CUDA 4.1 - maybe bug?

Hi,
I asked for help on this forum: CUDA - Copy device data to host? - Stack Overflow

BUT we discover, that Code works on CUDA 4.0, but with 4.1 doesnt work OR there is some other issue?

thx for help

Please define “doesn’t work”. Does the app crash (segfault, unspecified launch failure), run to completion and deliver entirely incorrect results, deliver numerical results slightly different CUDA 4.0?

Does the code check the status returned by every CUDA API call? In particular, does CUDA initialize successfully? For example, a CUDA 4.1 application might fail due to an out-of-date driver. The CUDA 4.1 download page at http://developer.nvidia.com/cuda-toolkit-41 has links for the download of matching drivers.

If after double checking for driver mismatch issues, you find that the app works flawlessly with CUDA 4.0, but does not work properly with CUDA 4.1, I would suggest filing a bug.

I describe problem on the stackoverflow page in discussion under answer(s).

I am on win 7 x64, I am using CUDA 4.1 and lastest developer drivers(from CUDA 4.1 download page - your link).

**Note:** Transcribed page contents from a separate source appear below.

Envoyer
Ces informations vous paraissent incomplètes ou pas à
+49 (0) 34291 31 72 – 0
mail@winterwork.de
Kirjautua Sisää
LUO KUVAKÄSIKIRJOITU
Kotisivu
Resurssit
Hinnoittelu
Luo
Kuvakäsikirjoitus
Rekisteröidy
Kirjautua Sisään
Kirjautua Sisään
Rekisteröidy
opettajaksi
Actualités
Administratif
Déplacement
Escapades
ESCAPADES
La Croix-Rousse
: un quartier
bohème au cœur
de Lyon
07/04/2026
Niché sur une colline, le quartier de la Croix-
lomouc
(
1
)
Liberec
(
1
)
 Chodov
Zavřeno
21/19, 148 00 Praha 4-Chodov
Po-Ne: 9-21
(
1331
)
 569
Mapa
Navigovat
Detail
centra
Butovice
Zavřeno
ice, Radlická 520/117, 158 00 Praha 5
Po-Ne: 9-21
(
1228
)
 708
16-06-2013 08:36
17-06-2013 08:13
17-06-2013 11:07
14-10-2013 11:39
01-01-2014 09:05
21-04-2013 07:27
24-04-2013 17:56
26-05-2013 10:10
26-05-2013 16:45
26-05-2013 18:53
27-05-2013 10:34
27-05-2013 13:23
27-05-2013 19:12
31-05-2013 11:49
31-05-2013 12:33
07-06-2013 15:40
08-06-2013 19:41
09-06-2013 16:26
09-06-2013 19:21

Main problem is that cudaMemcpy() return error=11(which is cudaErrorInvalidValue), all others call are success! But one user, using CUDA 4.0 and He has not problem-works fine.

But I am not sure, that this is bug, so If someone can try code, under 4.1 and let me know If it works, thx?

Here is something you can try. Place a cudaFree(0) before any other CUDA API calls in your code. Check its return status. If it is not cudaStatusSuccess this is a good indication that CUDA failed to initialize. The most common reason for that is a mismatch between the CUDA runtime and the CUDA driver, in particular using an older driver with a more recent CUDA runtime. That is why I suggested double checking your software installation. Did you encounter any issues when you installed the new CUDA drivers that may indicate that the installation may have been incomplete? Sorry for the scant advice, driver issues are not an area where I have much experience.

I add cudaFree(0) on first line and it returns success - which is right.

But still, I will un-install driver and try install again. When I installed last driver I am just re-install old, so maybe, there is problem.

I uninstalled old driver and install new and I am getting same error, so really I dont know, where can be problem :{

Can anyone confirm that my code doesnt work under CUDA 4.1???